Les aînés font aussi partie de la stratégie de recrutement des restaurants Tim Hortons. «Chaleureux et amicaux, ils traitent la clientèle comme des membres de leur famille. Ça concorde parfaitement avec notre image de marque», assure Rachel Douglas, directrice des relations publiques chez Tim Hortons. La compagnie leur offre, entre autres choses, des salaires concurrentiels, des horaires flexibles, des services de santé et des bourses d’études pour leurs petits-enfants.
Retraite progressive
Afin de prévenir la pénurie de main-d’oeuvre et de garantir un meilleur transfert des connaissances des travailleurs expérimentés, les gouvernements ont commencé à bouger. La retraite progressive est le sujet de l’heure. Québec compte adopter une loi à ce sujet dès maintenant pour permettre aux travailleurs de rester plus longtemps sur le marché du travail, sans perdre les avantages de leur régime de retraite. Le gouvernement fédéral a déjà pavé la voie à cette mesure en proposant, dans son budget de mars 2007, l’élimination des principaux obstacles fiscaux à la retraite progressive à compter du 1er janvier 2008.

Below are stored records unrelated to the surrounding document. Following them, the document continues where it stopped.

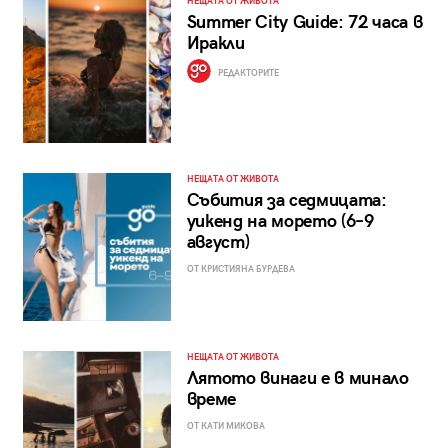
НЕЩАТА ОТ ЖИВОТА
Summer City Guide: 72 часа в
Иракли
РЕДАКТОРИТЕ
НЕЩАТА ОТ ЖИВОТА
Събития за седмицата:
уикенд на морето (6–9
август)
ОТ КРИСТИЯНА БУРДЕВА
НЕЩАТА ОТ ЖИВОТА
Лятото винаги е в минало
време
ОТ КАТИ МИКОВА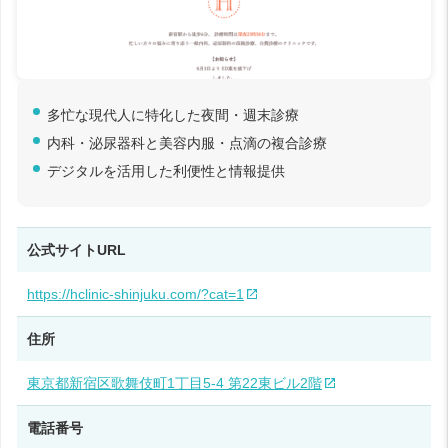
多忙な現代人に特化した夜間・週末診療
内科・泌尿器科と美容内服・点滴の複合診療
デジタルを活用した利便性と情報提供
公式サイトURL
https://hclinic-shinjuku.com/?cat=1
住所
東京都新宿区歌舞伎町1丁目5-4 第22東ビル2階
電話番号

Depuis 1990, les travailleurs québécois et canadiens n’ont plus l’obligation de prendre leur retraite à 65 ans. En Ontario, cette loi n’a été modifiée qu’en novembre 2006. Par ailleurs, le Régime de rentes du Québec a assoupli ses exigences : quelque 40 000 salariés de la fonction publique âgés de 55 à 70 ans peuvent, depuis le 1er janvier 1998, réduire leur temps de travail sans être pénalisé au chapitre de leur caisse de retraite.
Les entreprises ont également réagi. Certaines d’entre elles ont fait des ajustements pour permettre aux gens de travailler à mi-temps. Quelques employeurs, comme la Banque Nationale du Canada, négocient au cas par cas avec leur personnel la possibilité de réduire le nombre d’heures travaillées par semaine. Malheureusement, estime le Réseau FADOQ, ces pratiques sont encore trop peu répandues ici.